And what did Bridges discover as his head bobbed in the silent darkness?

“Well, it’s true that when you can’t see out, you start looking in,” he said. “Why is John wearing that `Star Trek’ jumpsuit? Wait, what’s really in this water? What if he’s a mad scientist doing an experiment on me? You get carried away a bit.”

If there was ever a movie that gets carried away with mind games, it’s the quirky “Goats,” which opened Friday and co-stars Ewan McGregor, George Clooney and Kevin Spacey.

Clooney produced the film, based on the book of the same title by journalist Jon Ronson. The movie states in the opening sequence: “More of this is true than you would believe.”

In the film, McGregor plays Bob Wilton, a small-town reporter who loses his girlfriend to his editor and jets off to cover the war in Iraq. He meets an eccentric mystery man, Lyn Cassady (Clooney), who seems like a character plucked from “Doonesbury.” Cassady reveals that he was part of a military unit devoted to the potential use of brain energies to walk through walls, transport consciousness miles away, befuddle enemies and obtain state secrets.

Bridges plays Bill Django, the drug-gobbling leader of the unit, who talks like a mash-up of Timothy Leary, Obi-Wan Kenobi and the Psychic Friends Network. He chuckled at the “years of research” he performed in the 1960s and 1970s to find the textures of the loopy character.

“I find aspects of myself that match up with the guy, and I think about the people I know and my friends through the years,” Bridges said. “I went through those experiences too for the Dude character (in the film “The Big Lebowski”), and some people say this character reminds them of the Dude. I don’t see that, really.”

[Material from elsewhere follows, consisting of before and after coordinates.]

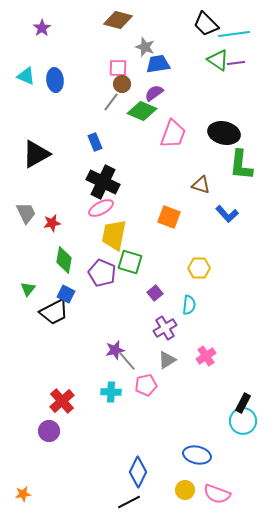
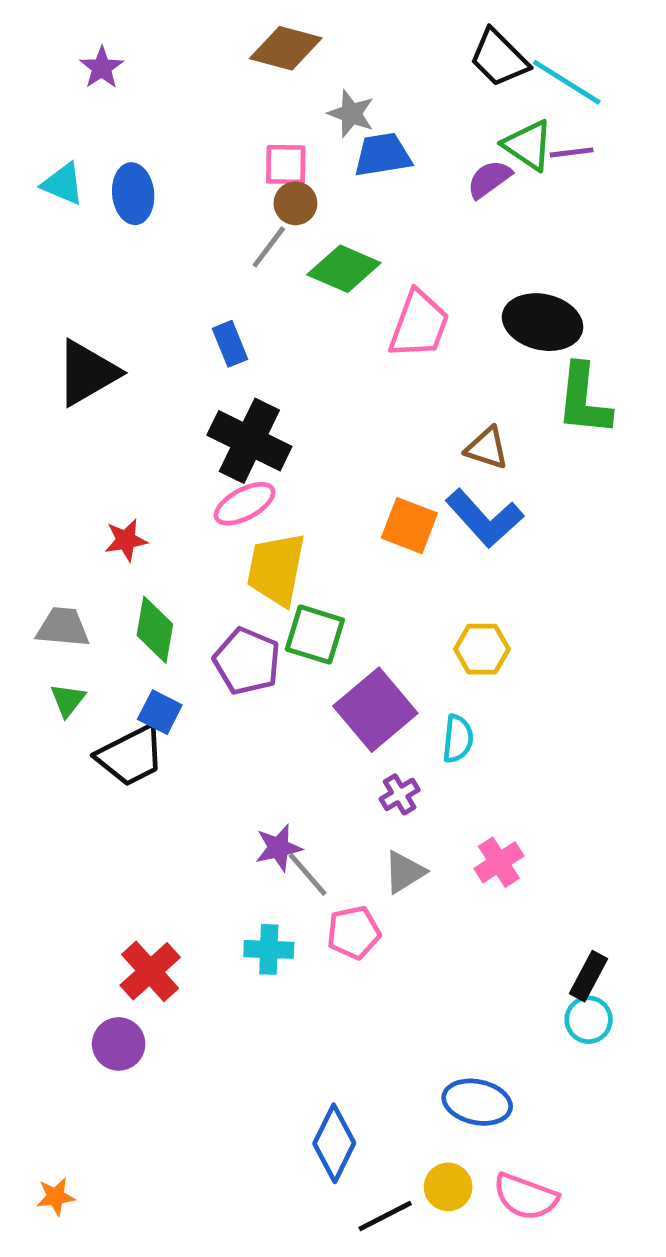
cyan line: (234, 34) -> (567, 82), turned 40
purple semicircle: (154, 93) -> (489, 179), moved
gray trapezoid: (26, 213) -> (63, 627), moved, turned -60
blue L-shape: (227, 214) -> (484, 518), moved, size x1.4
purple square: (155, 293) -> (375, 710), size x2.0
purple cross: (165, 328) -> (400, 794), size x0.7
cyan circle: (243, 421) -> (589, 1020), size x0.7
black line: (129, 502) -> (385, 1216), moved

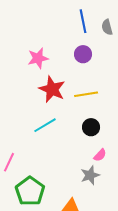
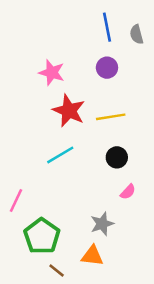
pink star: (38, 58) -> (52, 73), turned 30
gray star: (90, 175) -> (102, 224), moved

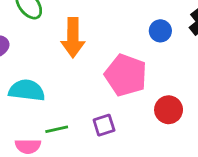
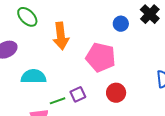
red circle: (169, 110) -> (116, 93), moved
purple square: (104, 125) -> (78, 94), moved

The Django character is based on Lt. Col. Jim Channon, who did, in fact, lead a New Age program at Fort Bragg, N.C., that trained members to achieve the U.S. Army equivalent of Jedi mind tricks. Bridges sought out the psychic warrior to offer tips for the role.

“Jim Channon is alive and well in Hawaii, and he answered all my questions,” Bridges said. “He’s very gung-ho, and he’s really dedicated to changing the human direction. A lot of the stuff is far-fetched and easy to laugh at, but, in my own personal view, it’s headed in the right direction. We have to find some way besides killing each other. This stuff is bizarre, but I bet whatever is really going on in the universe is a lot weirder.”

Bridges said the film shoot in Puerto Rico and in Albuquerque, N.M., was often amusing because McGregor, as the film’s voice of skepticism, has numerous lines mocking the weird science and comparing it to Jedi Knight mumbo jumbo – a funny twist considering he spent three films swinging a light saber for George Lucas.

Bridges said his favorite scene, though, was when Django secretly dosed himself and the journalist with LSD.

“We had these special contact lenses that made our pupils really big, and to look Ewan in the eyes and see that and know he was looking at mine, it really put me right there, it was easy to get back to that.”

Django is different than the Dude in a major way – Django is focused on a life’s mission, while the Dude likes to go bowling. Bridges, it turns out, leans more toward the latter.

“My M.O. is resistance; I try not to do anything at all,” Bridges said. “I only take projects that come to the point where I have no choice. Whatever sucks me in, whatever beats my resistance, those are the ones I did.”

Bridges, 59, looks a bit like Kris Kristofferson these days. He grew the beard for “Crazy Heart,” a film about a country singer with a lot of mileage who crosses paths with an up-and-coming musician (Colin Farrell). That small film was a jolting change from the one he just finished: “Tron Legacy,” the Disney digital fantasy.

Bridges said he hopes “Goats” finds an audience and that he’s relieved by one early good review – Channon’s.